Süssli sagt, es habe Zweifel an der Machbarkeit der technischen Lösungen gegeben. Das habe im letzten Jahr zu einem «Marschhalt» geführt. Man habe klären wollen, ob das Projekt effektiv auf der Neuen Digitalisierungsplattform (NDP) laufen könne – und sei zum Schluss gekommen, dass dies zwingend der Fall sein müsse. Denn nur die NPD biete die nötige Cybersicherheit.
Urs Loher, der Armasuisse-Chef, sagt: «Es kann nicht die Rede davon sein, dass wir die Projekte nicht im Griff hätten.» Die meisten Projekte würden nach Plan laufen.
Kein Projektabbruch bei Aufklärungsdrohnen
Ein «Detect and Avoid»-System soll es der Aufklärungsdrohne ADS-15 künftig erlauben, zu fliegen, ohne von einem Helikopter begleitet zu werden. Das ist heute während der Nacht schon möglich. Tagsüber aber nicht, weil etwa Gleitschirmflieger heute von der Drohne noch nicht automatisch erkannt werden können. Noch ist unklar, ob dieses Ausweichsystem je funktionieren wird.
Loher betonte – wie auch Amherd in einem Interview mit dieser Redaktion –, man habe mehrmals geprüft, ob das Drohnenprojekt abgebrochen werden sollte.
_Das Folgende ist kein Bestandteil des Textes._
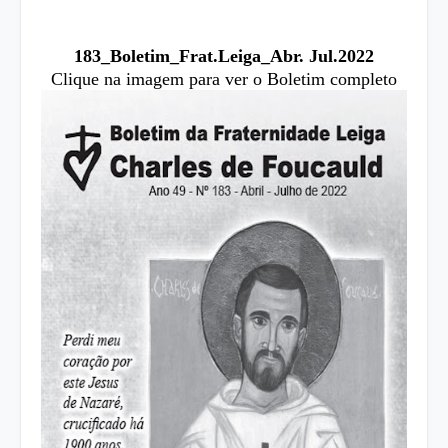
183_Boletim_Frat.Leiga_Abr. Jul.2022
Clique na imagem para ver o Boletim completo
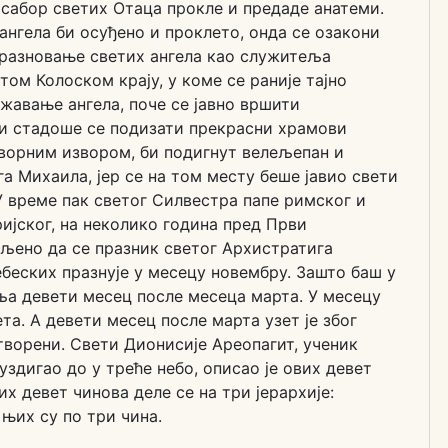
сабор светих Отаца прокле и предаде анатеми.
ангела би осуђено и проклето, онда се озакони
разновање светих ангела као служитеља
ом Колоском крају, у коме се раније тајно
жавање ангела, поче се јавно вршити
 и стадоше се подизати прекрасни храмови
творним извором, би подигнут велељепан и
а Михаила, јер се на том месту беше јавио свети
У време пак светог Силвестра папе римског и
ијског, на неколико година пред Први
вљено да се празник светог Архистратига
беских празнује у месецу новембру. Зашто баш у
а девети месец после месеца марта. У месецу
та. А девети месец после марта узет је због
створени. Свети Дионисије Ареопагит, ученик
уздигао до у треће небо, описао је ових девет
их девет чинова деле се на три јерархије:
 њих су по три чина.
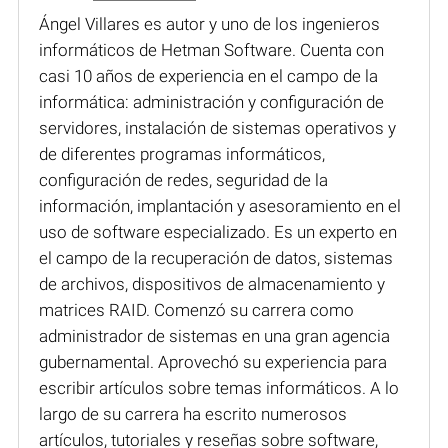
Ángel Villares es autor y uno de los ingenieros
informáticos de Hetman Software. Cuenta con
casi 10 años de experiencia en el campo de la
informática: administración y configuración de
servidores, instalación de sistemas operativos y
de diferentes programas informáticos,
configuración de redes, seguridad de la
información, implantación y asesoramiento en el
uso de software especializado. Es un experto en
el campo de la recuperación de datos, sistemas
de archivos, dispositivos de almacenamiento y
matrices RAID. Comenzó su carrera como
administrador de sistemas en una gran agencia
gubernamental. Aprovechó su experiencia para
escribir artículos sobre temas informáticos. A lo
largo de su carrera ha escrito numerosos
artículos, tutoriales y reseñas sobre software,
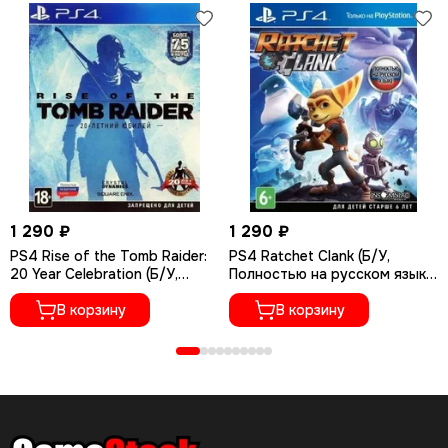
1 290 ₽
1 290 ₽
PS4 Rise of the Tomb Raider:
PS4 Ratchet Сlank (Б/У,
20 Year Celebration (Б/У,
Полностью на русском языке,
Полностью на русском языке,
CUSA-01073)
CUSA-05716)
В корзину
В корзину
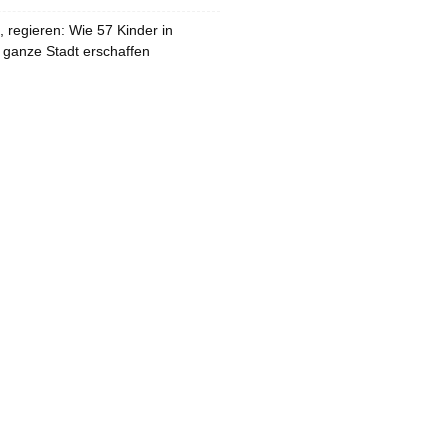
 regieren: Wie 57 Kinder in
 ganze Stadt erschaffen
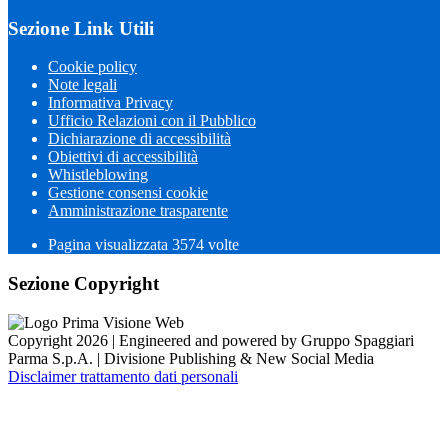
Sezione Link Utili
Cookie policy
Note legali
Informativa Privacy
Ufficio Relazioni con il Pubblico
Dichiarazione di accessibilità
Obiettivi di accessibilità
Whistleblowing
Gestione consensi cookie
Amministrazione trasparente
Pagina visualizzata
3574
volte
Sezione Copyright
Copyright 2026 | Engineered and powered by Gruppo Spaggiari
Parma S.p.A. | Divisione Publishing & New Social Media
Disclaimer trattamento dati personali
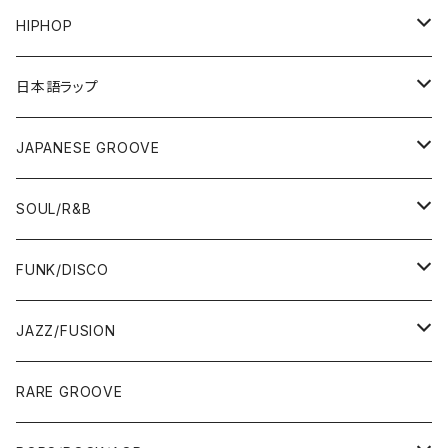
HIPHOP
12"/7"
日本語ラップ
80'S OLD SCHOOL
LP
12"/7"
JAPANESE GROOVE
EARLY 90'S MIDDLE〜NEW SCHOOL
80'S OLD SCHOOL
80'S OLD SCHOOL〜EARLY 90'S
LP
LP
SOUL/R&B
MID〜LATE 90'S
EARLY 90'S MIDDLE〜NEW SCHOOL
MID〜LATE 90'S
80'S OLD SCHOOL〜EARLY 90'S
60'S/70'S
CD/TAPE
7"/12"
LP
FUNK/DISCO
00'S
MID〜LATE 90'S
00'S
MID〜LATE 90'S
80'S
CD-R/DEMO/SAMPLE
60'S/70'S
60'S/70'S
12"/7"
LP
JAZZ/FUSION
10'S〜
00'S
10'S〜
00'S
90'S
CD ALBUM
80'S
80'S
60'S/70'S
70'S
12"/7"
JAZZ
RARE GROOVE
WEST COAST/SOUTH
10'S〜
10'S〜
00'S〜
SINGLE CD
90'S
90'S
80'S
80'S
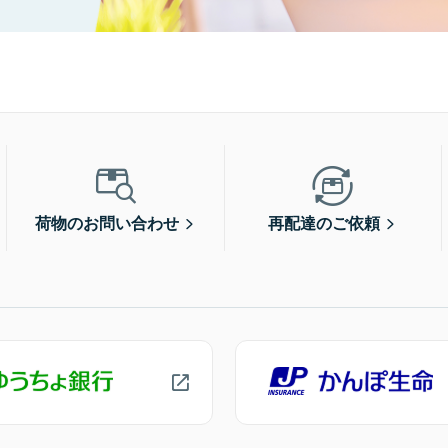
荷物のお問い合わせ
再配達のご依頼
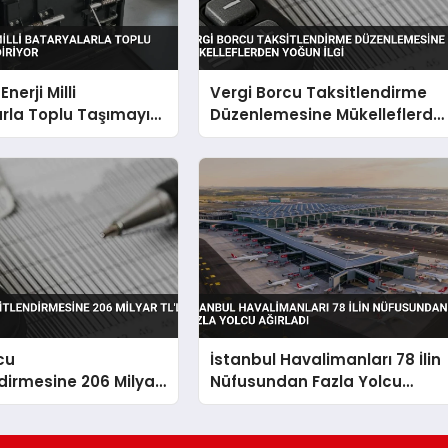
nerji Milli
Vergi Borcu Taksitlendirme
rla Toplu Taşımayı
Düzenlemesine Mükelleflerde
iyor
Yoğun İlgi
cu
İstanbul Havalimanları 78 İlin
dirmesine 206 Milyar
Nüfusundan Fazla Yolcu
Ağırladı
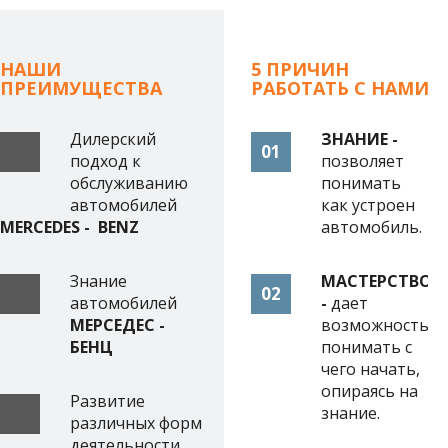
НАШИ
5 ПРИЧИН
ПРЕИМУЩЕСТВА
РАБОТАТЬ С НАМИ
Дилерский
ЗНАНИЕ -
01
подход к
позволяет
обслуживанию
понимать
автомобилей
как устроен
MERCEDES
-
BENZ
автомобиль.
Знание
МАСТЕРСТВО
02
автомобилей
-
дает
МЕРСЕДЕС -
возможность
БЕНЦ
понимать с
чего начать,
опираясь на
Развитие
знание.
различных форм
деятельности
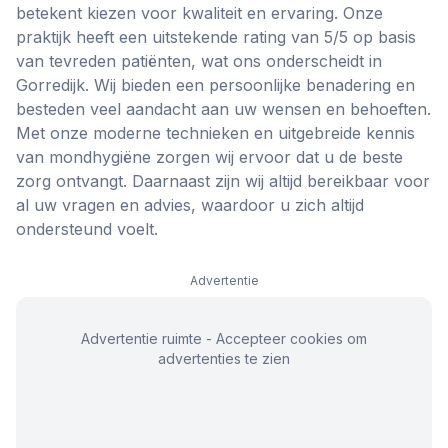
betekent kiezen voor kwaliteit en ervaring. Onze
praktijk heeft een uitstekende rating van 5/5 op basis
van tevreden patiënten, wat ons onderscheidt in
Gorredijk. Wij bieden een persoonlijke benadering en
besteden veel aandacht aan uw wensen en behoeften.
Met onze moderne technieken en uitgebreide kennis
van mondhygiëne zorgen wij ervoor dat u de beste
zorg ontvangt. Daarnaast zijn wij altijd bereikbaar voor
al uw vragen en advies, waardoor u zich altijd
ondersteund voelt.
Advertentie
Advertentie ruimte - Accepteer cookies om
advertenties te zien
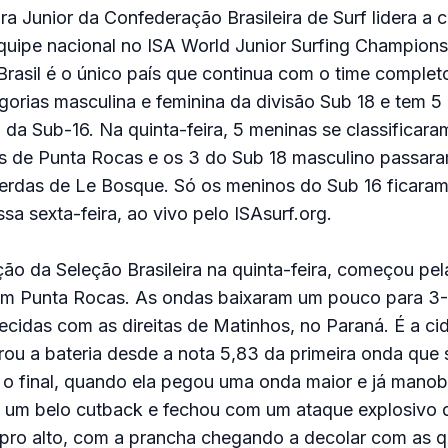
ra Junior da Confederação Brasileira de Surf lidera a 
equipe nacional no ISA World Junior Surfing Champio
Brasil é o único país que continua com o time complet
egorias masculina e feminina da divisão Sub 18 e tem 5 
da Sub-16. Na quinta-feira, 5 meninas se classificara
as de Punta Rocas e os 3 do Sub 18 masculino passar
erdas de Le Bosque. Só os meninos do Sub 16 ficaram
ssa sexta-feira, ao vivo pelo ISAsurf.org.
ção da Seleção Brasileira na quinta-feira, começou pel
em Punta Rocas. As ondas baixaram um pouco para 3-
ecidas com as direitas de Matinhos, no Paraná. É a c
erou a bateria desde a nota 5,83 da primeira onda que 
 o final, quando ela pegou uma onda maior e já manob
 um belo cutback e fechou com um ataque explosivo d
pro alto, com a prancha chegando a decolar com as q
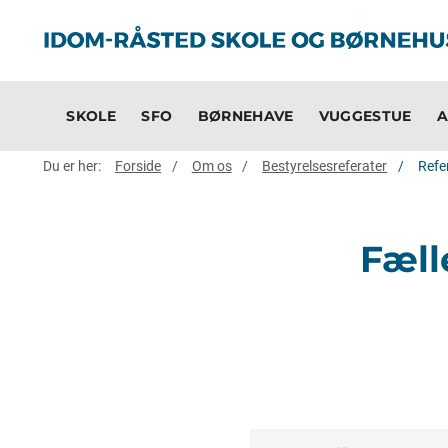
SKOLE
SFO
BØRNEHAVE
VUGGESTUE
A
Du er her:
Forside
Om os
Bestyrelsesreferater
Refe
Fæll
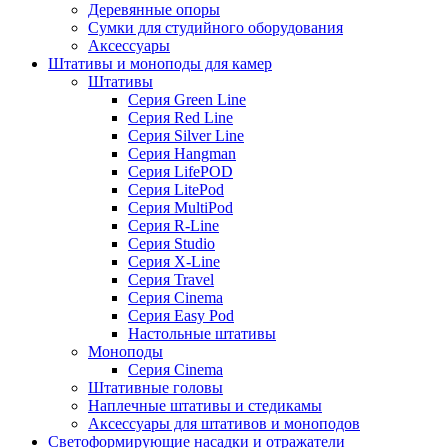
Деревянные опоры
Сумки для студийного оборудования
Аксессуары
Штативы и моноподы для камер
Штативы
Серия Green Line
Серия Red Line
Серия Silver Line
Серия Hangman
Серия LifePOD
Серия LitePod
Серия MultiPod
Серия R-Line
Серия Studio
Серия X-Line
Серия Travel
Серия Cinema
Серия Easy Pod
Настольные штативы
Моноподы
Серия Cinema
Штативные головы
Наплечные штативы и стедикамы
Аксессуары для штативов и моноподов
Светоформирующие насадки и отражатели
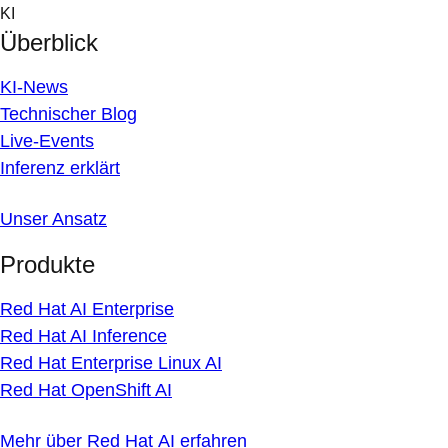
Skip
KI
to
Überblick
content
KI-News
Technischer Blog
Live-Events
Inferenz erklärt
Unser Ansatz
Produkte
Red Hat AI Enterprise
Red Hat AI Inference
Red Hat Enterprise Linux AI
Red Hat OpenShift AI
Mehr über Red Hat AI erfahren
Dies habe man von einer externen Anwaltskanzlei klären lassen. Diese sei zum Schluss gekommen, dass ein Abbruch keine Option sei. Die Schweiz brauche Aufklärungsdrohnen. Man habe schon viel Geld darin investiert. Zudem müsse man einen Rechtsstreit mit dem Hersteller Elbit verhindern. Statt eines Abbruchs seien deshalb Änderungen vorgenommen worden.
Loher übt aber auch Selbstkritik. Reserven seien in diesem Projekt zu optimistisch eingeschätzt worden. Angesichts der aktuellen Weltlage sollen demnach Teuerungen künftig in den Rückstellungen «vermehrt und besser berücksichtigt» werden.
Daraus zieht der Rüstungschef mehrere Schlüsse. So müsse unter anderem die Projekt-Governance verbessert werden. Auch müsse man künftig die Angaben der Hersteller mehr hinterfragen und sich in Verträgen besser absichern. Schliesslich müsse die Schweiz häufiger zusammen mit anderen Ländern Waffen beschaffen.
Auf die Frage eines Journalisten, wie sie auf die Vorwürfe aus dem Parlament und von den Medien reagiere – und ob sie sich als Opfer einer Kampagne sehe –, sagt Amherd: «Ich habe mich nie als Opfer betrachtet.» Es sei im VBS unmöglich, «nicht zur Unzeit zurückzutreten». Es gebe konstant grosse Projekte, die man begleiten müsse. Die Schwierigkeiten bei Projekten seien erkannt und Massnahmen realisiert oder initiiert worden. Deshalb habe sie auch nicht darüber nachgedacht, ihr Chefpersonal zu ersetzen.